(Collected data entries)
★ ★ ★ ★ ★

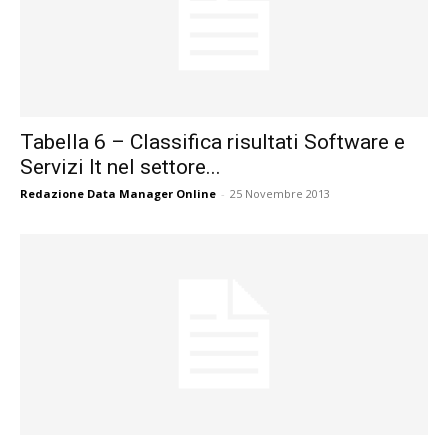
Tabella 6 – Classifica risultati Software e
Servizi It nel settore...
Redazione Data Manager Online
-
25 Novembre 2013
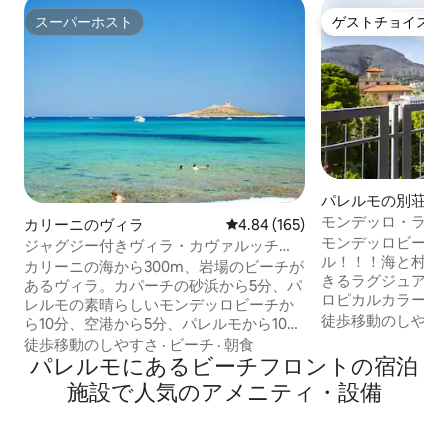
スーパーホスト
ゲストチョイス
スーパーホスト
ゲストチョイス
パレルモの別荘
モンデッロ・ラグ
カリーニのヴィラ
レビュー165件、5つ星中4.84
4.84 (165)
メント
モンデッロビーチ
ジャグジー付きヴィラ・カヴァルッチ
ル！！！海と村の
ョ・マリーノ
カリーニの海から300m、岩場のビーチが
きるラグジュアリ
あるヴィラ。カパーチの砂浜から5分、パ
ロピカルカラーの
レルモの素晴らしいモンデッロビーチか
を過ごすためのア
徒歩移動のしやす
ら10分、空港から5分、パレルモから10
ています！近くに
分。客室にはエアコンとバルコニーが付
徒歩移動のしやすさ
·
ビーチ
·
朝食
り、便利です。10
いています。木の生い茂る庭園が350m広
パレルモにあるビーチフロントの宿泊
外の駐車場は無料で
がります。バスルームは3つあり、1つ目
施設で人気のアメニティ・設備
00から20: 00
はバスタブ付き、2つ目はシャワー付き、
払う必要がありま
3つ目は洗濯機付きです。設備の整ったキ
一部の通りでは、
ッチンには、電子レンジ、冷蔵庫、コー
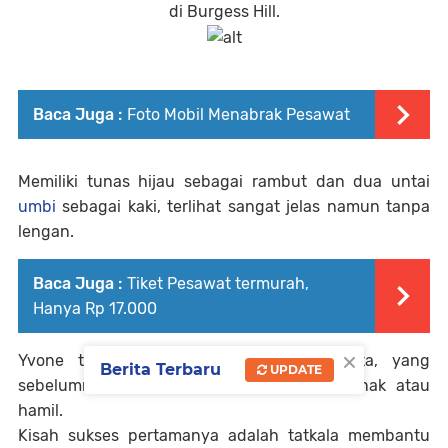
di Burgess Hill.
Baca Juga :
Foto Mobil Menabrak Pesawat
Memiliki tunas hijau sebagai rambut dan dua untai
umbi
sebagai kaki, terlihat sangat jelas namun tanpa
lengan.
Baca Juga :
Tiket Pesawat termurah,
Hanya Rp 17.000
×
Yvone telah membantu sekitar 80 wanita, yang
Berita Terbaru
UPDATE
sebelumnya divonis tidak akan memiliki anak atau
hamil.
Kisah sukses pertamanya adalah tatkala membantu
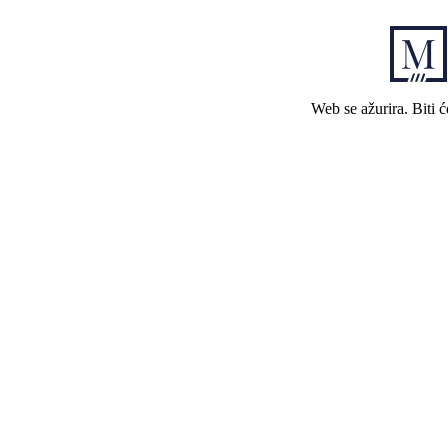
Web se ažurira. Biti 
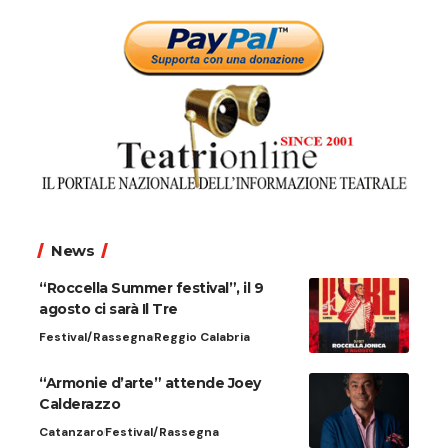
News
“Roccella Summer festival”, il 9
agosto ci sarà Il Tre
Festival/Rassegna
Reggio Calabria
“Armonie d’arte” attende Joey
Calderazzo
Catanzaro
Festival/Rassegna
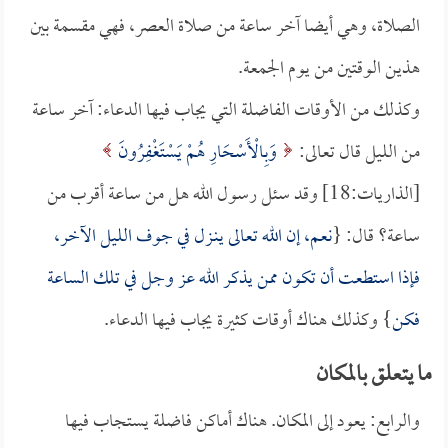
الصلاة، وهي أيضا آخر ساعة من صلاة العصر، فهي مقسمة بين
هذين الوقتين من يوم الجمعة.
وكذلك من الأوقات الفاضلة التي يجاب فيها الدعاء: آخر ساعة
من الليل قال تعالى:
وَبِالْأَسْحَارِ هُمْ يَسْتَغْفِرُونَ
[الذاريات:18] وقد سئل رسول الله هل من ساعة أقرب من
ساعة؟ قال: {
نعم، إن الله تعالى ينـزل في جوف الليل الآخر،
فإذا استطعت أن تكون ممن يذكر الله عز وجل في تلك الساعة
فكن
} وكذلك هناك أوقات كثيرة يجاب فيها الدعاء.
ما يتعلق بالمكان
والرابع: يعود إلى المكان. هناك أماكن فاضلة يستجاب فيها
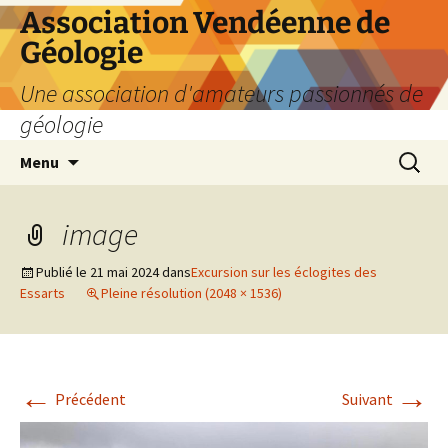
Aller
Association Vendéenne de
au
Géologie
contenu
Une association d'amateurs passionnés de
géologie
Recherc
Menu
image
Publié le
21 mai 2024
dans
Excursion sur les éclogites des
Essarts
Pleine résolution (2048 × 1536)
←
→
Précédent
Suivant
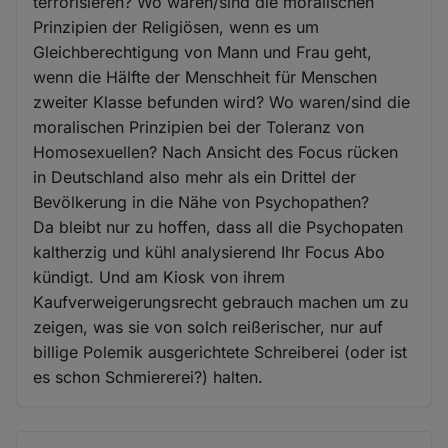
terrorisieren? Wo waren/sind die moralischen
Prinzipien der Religiösen, wenn es um
Gleichberechtigung von Mann und Frau geht,
wenn die Hälfte der Menschheit für Menschen
zweiter Klasse befunden wird? Wo waren/sind die
moralischen Prinzipien bei der Toleranz von
Homosexuellen? Nach Ansicht des Focus rücken
in Deutschland also mehr als ein Drittel der
Bevölkerung in die Nähe von Psychopathen?
Da bleibt nur zu hoffen, dass all die Psychopaten
kaltherzig und kühl analysierend Ihr Focus Abo
kündigt. Und am Kiosk von ihrem
Kaufverweigerungsrecht gebrauch machen um zu
zeigen, was sie von solch reißerischer, nur auf
billige Polemik ausgerichtete Schreiberei (oder ist
es schon Schmiererei?) halten.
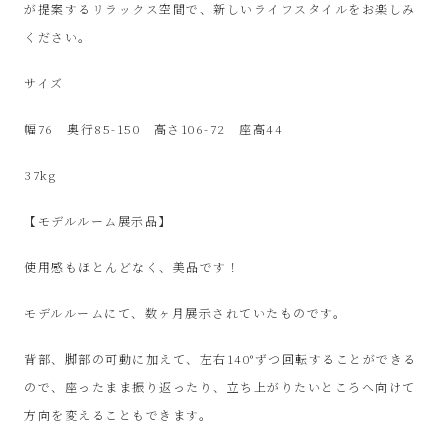
SinPooh
が提案するリラックス空間で、新しいライフスタイルをお楽しみ
ください。
は
サイズ
中
幅76 奥行85-150 高さ106-72 座高44
古
37kg
家
【モデルルーム展示品】
電
使用感もほとんどなく、美品です！
買
モデルルームにて、数ヶ月展示されていたものです。
取・
背部、脚部の可動に加えて、左右140°ずつ回転することができる
ので、座ったまま振り返ったり、立ち上がりたいところへ向けて
リ
方向を変えることもできます。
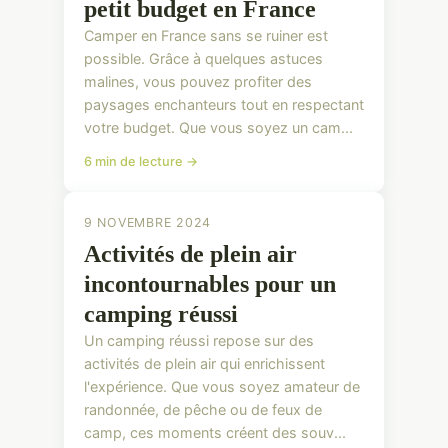
petit budget en France
Camper en France sans se ruiner est
possible. Grâce à quelques astuces
malines, vous pouvez profiter des
paysages enchanteurs tout en respectant
votre budget. Que vous soyez un cam...
6 min de lecture →
9 NOVEMBRE 2024
Activités de plein air
incontournables pour un
camping réussi
Un camping réussi repose sur des
activités de plein air qui enrichissent
l'expérience. Que vous soyez amateur de
randonnée, de pêche ou de feux de
camp, ces moments créent des souv...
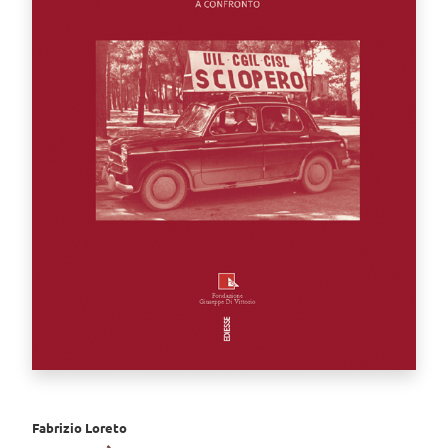
Fabrizio Loreto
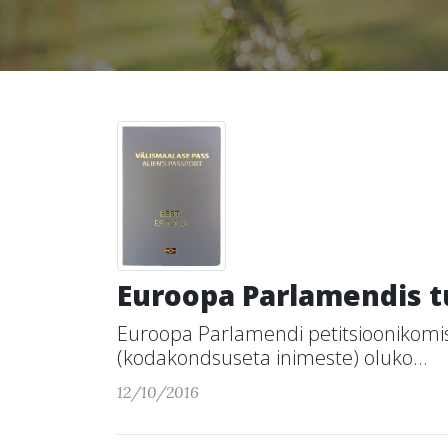
Euroopa Parlamendis t
Euroopa Parlamendi petitsioonikomis
(kodakondsuseta inimeste) oluko...
12/10/2016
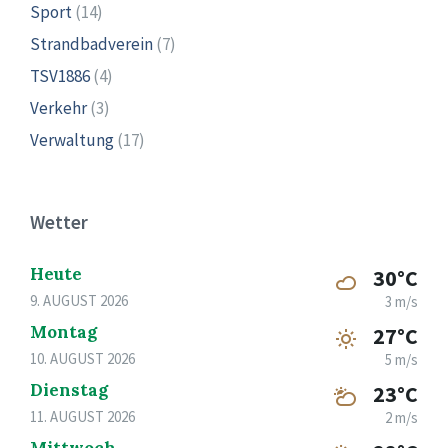
Sport
(14)
Strandbadverein
(7)
TSV1886
(4)
Verkehr
(3)
Verwaltung
(17)
Wetter
Heute
30°C
9. AUGUST 2026
3 m/s
Montag
27°C
10. AUGUST 2026
5 m/s
Dienstag
23°C
11. AUGUST 2026
2 m/s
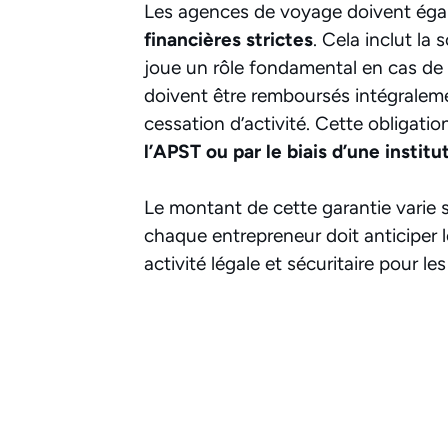
Les agences de voyage doivent ég
financières strictes
. Cela inclut la 
joue un rôle fondamental en cas de dé
doivent être remboursés intégraleme
cessation d’activité. Cette obligat
l’APST ou par le biais d’une institu
Le montant de cette garantie varie s
chaque entrepreneur doit anticiper l
activité légale et sécuritaire pour les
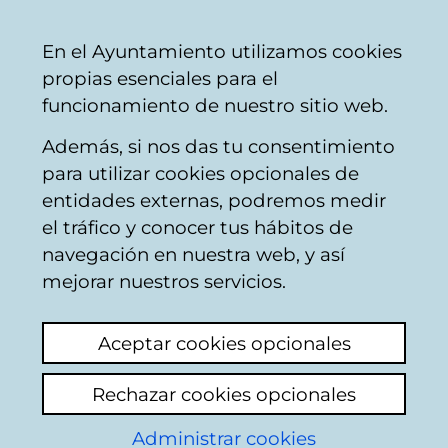
Mairie
Partager
Con
Français
En el Ayuntamiento utilizamos cookies
de
propias esenciales para el
Vitoria-
funcionamiento de nuestro sitio web.
Gasteiz
Además, si nos das tu consentimiento
Installations éducatives
para utilizar cookies opcionales de
entidades externas, podremos medir
el tráfico y conocer tus hábitos de
Falta de
navegación en nuestra web, y así
responsabilidad
mejorar nuestros servicios.
Voir le dernier commentaire
(ajouté
Aceptar cookies opcionales
18/05/2026 08:29:46)
Rechazar cookies opcionales
Ajouter commentaire
Administrar cookies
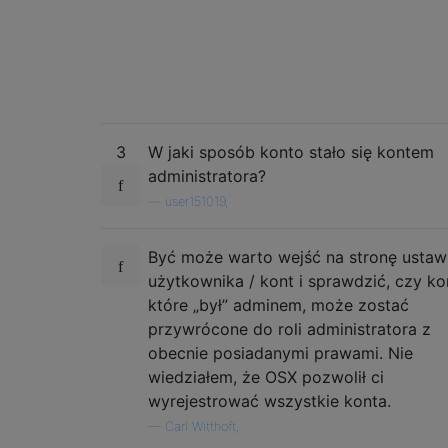
3
W jaki sposób konto stało się kontem
administratora?
—
user151019,
Być może warto wejść na stronę ustaw
użytkownika / kont i sprawdzić, czy ko
które „był” adminem, może zostać
przywrócone do roli administratora z
obecnie posiadanymi prawami. Nie
wiedziałem, że OSX pozwolił ci
wyrejestrować wszystkie konta.
—
Carl Witthoft,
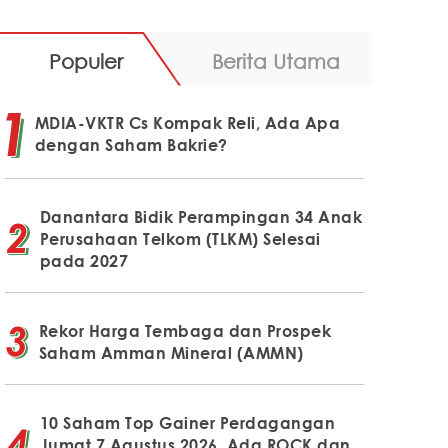
Populer
Berita Utama
MDIA-VKTR Cs Kompak Reli, Ada Apa
dengan Saham Bakrie?
Danantara Bidik Perampingan 34 Anak
Perusahaan Telkom (TLKM) Selesai
pada 2027
Rekor Harga Tembaga dan Prospek
Saham Amman Mineral (AMMN)
10 Saham Top Gainer Perdagangan
Jumat 7 Agustus 2026, Ada ROCK dan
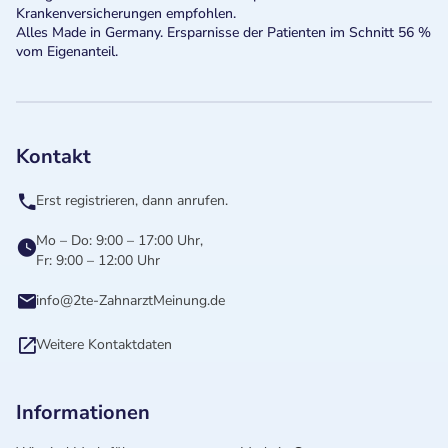
Krankenversicherungen empfohlen.
Alles Made in Germany. Ersparnisse der Patienten im Schnitt 56 %
vom Eigenanteil.
Kontakt
Erst registrieren, dann anrufen.
Mo – Do: 9:00 – 17:00 Uhr,
Fr: 9:00 – 12:00 Uhr
info@2te-ZahnarztMeinung.de
Weitere Kontaktdaten
Informationen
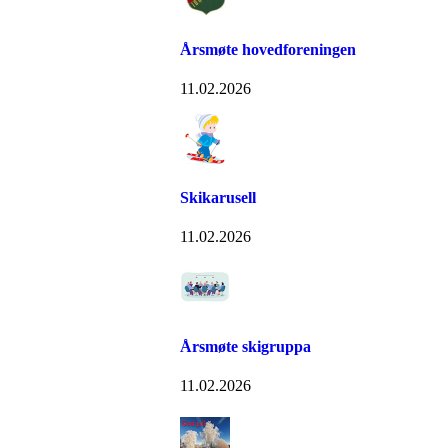
Årsmøte hovedforeningen
11.02.2026
Skikarusell
11.02.2026
Årsmøte skigruppa
11.02.2026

★ ★ ★ ★ ★

Say the number of lines in the records above that include the string "Focus", and no more.

● **THE COMPLETED TASK**
2